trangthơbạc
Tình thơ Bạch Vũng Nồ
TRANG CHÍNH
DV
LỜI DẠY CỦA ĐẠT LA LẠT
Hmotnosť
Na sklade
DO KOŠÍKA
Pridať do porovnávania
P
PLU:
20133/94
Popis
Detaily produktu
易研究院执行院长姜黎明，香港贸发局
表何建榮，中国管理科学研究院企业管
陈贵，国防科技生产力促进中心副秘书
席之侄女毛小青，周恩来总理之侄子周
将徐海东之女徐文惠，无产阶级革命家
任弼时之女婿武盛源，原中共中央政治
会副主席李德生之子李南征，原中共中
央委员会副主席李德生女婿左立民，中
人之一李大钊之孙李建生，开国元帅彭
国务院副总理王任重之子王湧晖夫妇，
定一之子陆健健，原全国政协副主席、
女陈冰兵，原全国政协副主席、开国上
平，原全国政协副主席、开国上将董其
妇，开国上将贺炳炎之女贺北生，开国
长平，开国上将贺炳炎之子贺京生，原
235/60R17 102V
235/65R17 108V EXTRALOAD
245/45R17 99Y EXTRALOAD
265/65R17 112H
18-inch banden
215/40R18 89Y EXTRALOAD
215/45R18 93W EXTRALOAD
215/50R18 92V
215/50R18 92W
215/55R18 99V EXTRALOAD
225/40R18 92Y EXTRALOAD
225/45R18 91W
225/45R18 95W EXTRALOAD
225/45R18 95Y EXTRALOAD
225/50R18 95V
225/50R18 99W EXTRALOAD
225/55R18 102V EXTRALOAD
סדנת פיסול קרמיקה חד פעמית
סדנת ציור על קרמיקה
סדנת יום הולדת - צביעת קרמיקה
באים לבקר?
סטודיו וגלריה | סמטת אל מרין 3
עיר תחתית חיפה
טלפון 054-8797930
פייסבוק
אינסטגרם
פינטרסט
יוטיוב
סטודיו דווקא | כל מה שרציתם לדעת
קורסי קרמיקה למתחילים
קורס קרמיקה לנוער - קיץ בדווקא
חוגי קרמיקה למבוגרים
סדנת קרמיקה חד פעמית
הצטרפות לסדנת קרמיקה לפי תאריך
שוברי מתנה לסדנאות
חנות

========================================================================

--- Required work ---
Transcribe the listing. Every line must match exactly.

--- Output of the task ---
trangthơbạc
Tình thơ Bạch Vũng Nồ
TRANG CHÍNH
DV
LỜI DẠY CỦA ĐẠT LA LẠT
Hmotnosť
Na sklade
DO KOŠÍKA
Pridať do porovnávania
P
PLU:
20133/94
Popis
Detaily produktu
易研究院执行院长姜黎明，香港贸发局
表何建榮，中国管理科学研究院企业管
陈贵，国防科技生产力促进中心副秘书
席之侄女毛小青，周恩来总理之侄子周
将徐海东之女徐文惠，无产阶级革命家
任弼时之女婿武盛源，原中共中央政治
会副主席李德生之子李南征，原中共中
央委员会副主席李德生女婿左立民，中
人之一李大钊之孙李建生，开国元帅彭
国务院副总理王任重之子王湧晖夫妇，
定一之子陆健健，原全国政协副主席、
女陈冰兵，原全国政协副主席、开国上
平，原全国政协副主席、开国上将董其
妇，开国上将贺炳炎之女贺北生，开国
长平，开国上将贺炳炎之子贺京生，原
235/60R17 102V
235/65R17 108V EXTRALOAD
245/45R17 99Y EXTRALOAD
265/65R17 112H
18-inch banden
215/40R18 89Y EXTRALOAD
215/45R18 93W EXTRALOAD
215/50R18 92V
215/50R18 92W
215/55R18 99V EXTRALOAD
225/40R18 92Y EXTRALOAD
225/45R18 91W
225/45R18 95W EXTRALOAD
225/45R18 95Y EXTRALOAD
225/50R18 95V
225/50R18 99W EXTRALOAD
225/55R18 102V EXTRALOAD
סדנת פיסול קרמיקה חד פעמית
סדנת ציור על קרמיקה
סדנת יום הולדת - צביעת קרמיקה
באים לבקר?
סטודיו וגלריה | סמטת אל מרין 3
עיר תחתית חיפה
טלפון 054-8797930
פייסבוק
אינסטגרם
פינטרסט
יוטיוב
סטודיו דווקא | כל מה שרציתם לדעת
קורסי קרמיקה למתחילים
קורס קרמיקה לנוער - קיץ בדווקא
חוגי קרמיקה למבוגרים
סדנת קרמיקה חד פעמית
הצטרפות לסדנת קרמיקה לפי תאריך
שוברי מתנה לסדנאות
חנות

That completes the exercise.